Motivation
Latent variable graphical models such as hidden Markov models and topic models have become a popular framework for modeling complex dependencies among variables. Although, latent variables can present a compact parameterization of an otherwise complex model, learning in these models can often be challenging. Maximum likelihood learning of the parameter of latent variable models results in a nonconvex objective which is often optimized with local search heuristics like Expectation Maximization. EM often suffers from local minima and slow convergence.
In many of these cases, approaching the problem by exploiting the underlying spectral properties provides a fundamentally different perspective. For example, consider learning Hidden Markov Models. While the problem is NP-hard under cryptographic assumptions, recent results have given algorithms with polynomial computational and sample complexity given modest assumptions on the rank and singular values of the transition/observation matrices. Interestingly, the sample complexity is a function of not only the topology of the model, but also the underlying spectral properties of the parameters. This is fundamentally different from learning in observed models where learning primarily depends on the topology.
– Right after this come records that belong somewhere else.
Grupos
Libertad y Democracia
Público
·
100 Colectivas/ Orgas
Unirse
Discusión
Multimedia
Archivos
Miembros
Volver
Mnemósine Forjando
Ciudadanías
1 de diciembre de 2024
Inspired by these results, the past two years have seen the rise of many fast, provably consistent spectral methods for latent variable model learning including algorithms for predictive state representations, finite state transducers, latent trees, latent junction trees, probabilistic context free grammars, and mixture/admixture models. While some of these methods aim to recover the original parameters, most propose an alternative parameterization, called the observable representation, that still allows for efficient inference of observed marginals (but not latent ones), and is useful for many predictive tasks.
Due to their speed and ability to handle complex features, spectral algorithms have proven useful for dynamical systems and natural language processing tasks such as parsing.
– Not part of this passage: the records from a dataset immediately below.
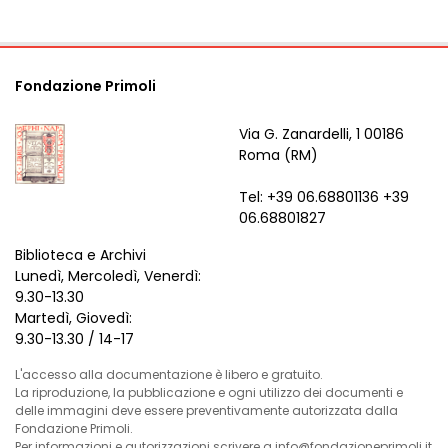
Fondazione Primoli
Via G. Zanardelli, 1 00186
Roma (RM)
Tel: +39 06.68801136 +39
06.68801827
Biblioteca e Archivi
Lunedì, Mercoledì, Venerdì:
9.30-13.30
Martedì, Giovedì:
9.30-13.30 / 14-17
L'accesso alla documentazione è libero e gratuito.
La riproduzione, la pubblicazione e ogni utilizzo dei documenti e
delle immagini deve essere preventivamente autorizzata dalla
Fondazione Primoli.
Per informazioni e autorizzazioni scrivere a info@fondazioneprimoli.it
Moreover, when combined with kernel methods, such as Hilbert Space Embeddings, many spectral algorithms can be elegantly generalized to domains where kernels can be defined, such as continuous, non Gaussian data where it is difficult to run EM.
Despite these advances, the area is relatively unexplored and many challenges remain. Some examples include (but are not limited to): (1) extending these algorithms to more general latent models, (2) theoretical analysis when the true model deviates from the assumed one, (3) applying similar principles to other graphical models problems beyond learning (4) new applications such as computer vision.